Le cadre d’étude et de maîtrise d’œuvre repose sur les dispositions de la loi de 1913 et sur des diagnostics, études de conservation-restauration et études de faisabilité menés par des architectes du patrimoine, la préfecture de région et la DRAC mettant à disposition les connaissances et les prescriptions techniques et indiquant les études préalables et compétences requises. Le montant possible de l’aide de l’État est évalué selon les caractéristiques du monument, son état, la nature des travaux et les efforts du propriétaire ; les travaux des parties protégées restent à la charge du propriétaire mais peuvent être compensés par des avantages fiscaux. Deux types d’études sont généralement envisagés — une étude préalable de restauration pour les parties inscrites et une étude de faisabilité pour la réutilisation et l’aménagement des abords — chacune servant de dossier de demande de subvention auprès des financeurs publics et privés.
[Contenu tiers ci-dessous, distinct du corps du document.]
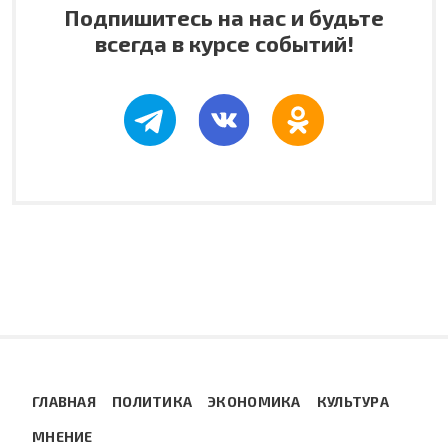
Подпишитесь на нас и будьте
всегда в курсе событий!
ГЛАВНАЯ
ПОЛИТИКА
ЭКОНОМИКА
КУЛЬТУРА
МНЕНИЕ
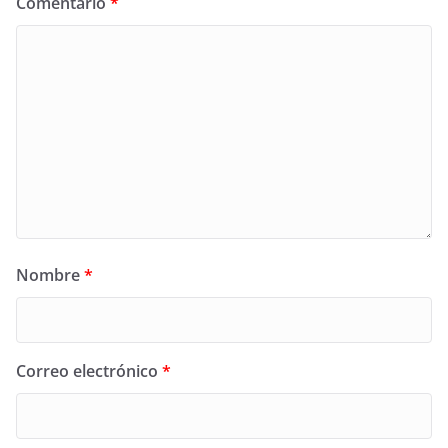
Comentario
*
Nombre
*
Correo electrónico
*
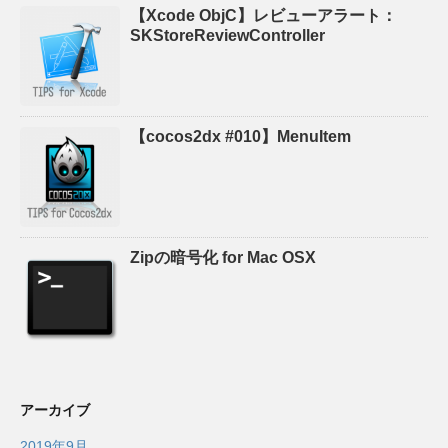
【Xcode ObjC】レビューアラート：
SKStoreReviewController
【cocos2dx #010】MenuItem
Zipの暗号化 for Mac OSX
アーカイブ
2019年9月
Des subventions sont possibles de l’État, de la région et du département, et le solde non subventionné peut être déductible du revenu imposable ; les travaux de réutilisation bénéficient de mécanismes de soutien plus larges mais à des taux différents, et le mécénat est encouragé par des dispositifs publics et des acteurs comme la Fondation du patrimoine, La Demeure historique, Vieilles Maisons Françaises et l’opération Loto du patrimoine.

Abandonné depuis 1972, le château a vu ses toitures et plafonds s’effondrer sous l’effet des intempéries, mais la structure principale reste en bon état avec un soubassement de blocs de granit, des parements en grès rose des Vosges et de nombreuses sculptures ; faute d’étanchéité, le salpêtre progresse et l’intérieur a été pillé et vandalisé. Le fronton porte encore le cartouche « JTG » pour Jean-Thiébaut Géhin et le balcon est soutenu par atlantes et cariatides attribuées à Georges Clère. À l’occasion du 150e anniversaire, des défenseurs du château ont présenté une exposition de documents et de photographies retraçant son histoire, et la mission confiée à Stéphane Bern par le président de la République pour recenser les monuments en péril a permis de porter à nouveau l’attention sur ce site. De nombreuses publications, gravures, peintures, pétitions et reportages photographiques, ainsi que des ressources telles que la base Mérimée et Wikimedia Commons, documentent le château et les actions en faveur de sa sauvegarde.